Records from a data collection
◇ ◇ ◇ ◇

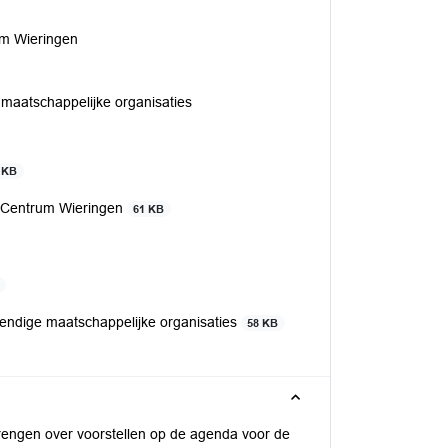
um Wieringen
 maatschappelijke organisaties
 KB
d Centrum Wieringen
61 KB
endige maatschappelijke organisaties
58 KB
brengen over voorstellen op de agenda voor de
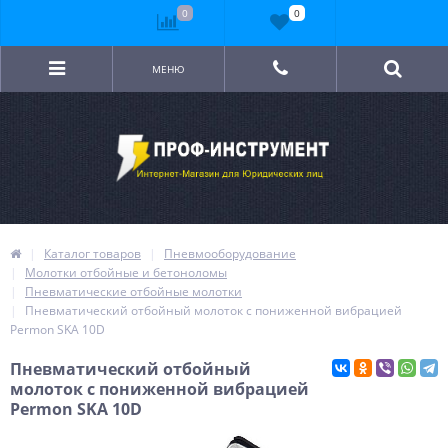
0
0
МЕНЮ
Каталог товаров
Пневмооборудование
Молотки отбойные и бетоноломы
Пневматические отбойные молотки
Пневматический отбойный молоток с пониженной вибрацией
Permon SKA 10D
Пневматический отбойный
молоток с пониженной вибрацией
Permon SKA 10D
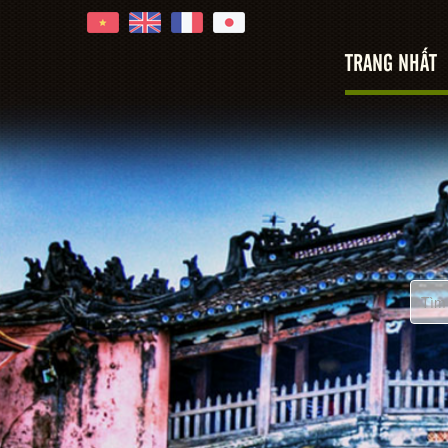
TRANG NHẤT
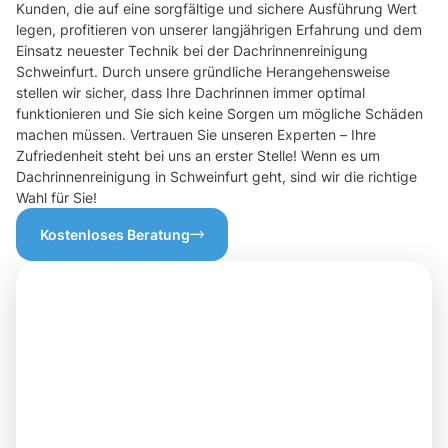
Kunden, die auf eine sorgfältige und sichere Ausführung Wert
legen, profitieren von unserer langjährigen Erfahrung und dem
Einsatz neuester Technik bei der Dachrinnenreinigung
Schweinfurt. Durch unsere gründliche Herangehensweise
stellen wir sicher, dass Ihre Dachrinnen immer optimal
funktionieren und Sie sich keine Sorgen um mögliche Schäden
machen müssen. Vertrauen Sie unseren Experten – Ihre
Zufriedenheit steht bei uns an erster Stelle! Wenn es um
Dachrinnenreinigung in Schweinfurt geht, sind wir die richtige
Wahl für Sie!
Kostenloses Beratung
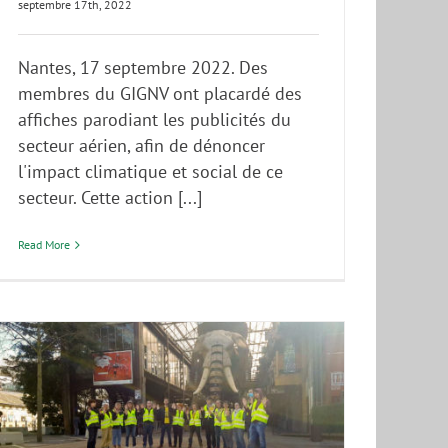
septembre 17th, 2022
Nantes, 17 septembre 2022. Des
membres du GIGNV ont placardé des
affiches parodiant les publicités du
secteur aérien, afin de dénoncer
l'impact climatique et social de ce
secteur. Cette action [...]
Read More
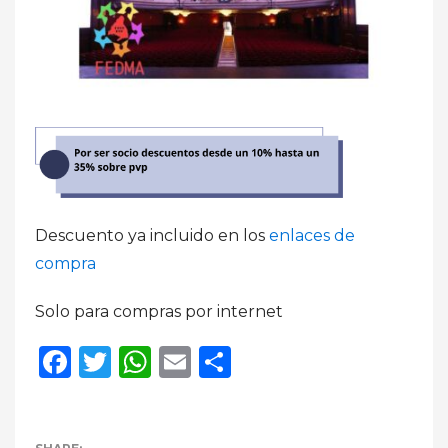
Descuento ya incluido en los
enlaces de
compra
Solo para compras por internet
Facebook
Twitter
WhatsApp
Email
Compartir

◇ ◇ ◇ ◇

ACTION ITEM:
Write out all of the data above exactly, pictures excluded.

SOLUTION TO THIS PROBLEM:
um Wieringen
 maatschappelijke organisaties
 KB
d Centrum Wieringen
61 KB
endige maatschappelijke organisaties
58 KB
brengen over voorstellen op de agenda voor de
0
0
МЕНЮ
Каталог товаров
Пневмооборудование
Молотки отбойные и бетоноломы
Пневматические отбойные молотки
Пневматический отбойный молоток с пониженной вибрацией
Permon SKA 10D
Пневматический отбойный
молоток с пониженной вибрацией
Permon SKA 10D
TRANG NHẤT
Kunden, die auf eine sorgfältige und sichere Ausführung Wert
legen, profitieren von unserer langjährigen Erfahrung und dem
Einsatz neuester Technik bei der Dachrinnenreinigung
Schweinfurt. Durch unsere gründliche Herangehensweise
stellen wir sicher, dass Ihre Dachrinnen immer optimal
funktionieren und Sie sich keine Sorgen um mögliche Schäden
machen müssen. Vertrauen Sie unseren Experten – Ihre
Zufriedenheit steht bei uns an erster Stelle! Wenn es um
Dachrinnenreinigung in Schweinfurt geht, sind wir die richtige
Wahl für Sie!
Kostenloses Beratung
septembre 17th, 2022
Nantes, 17 septembre 2022. Des
membres du GIGNV ont placardé des
affiches parodiant les publicités du
secteur aérien, afin de dénoncer
l'impact climatique et social de ce
secteur. Cette action [...]
Read More
Descuento ya incluido en los
enlaces de
compra
Solo para compras por internet
Facebook
Twitter
WhatsApp
Email
Compartir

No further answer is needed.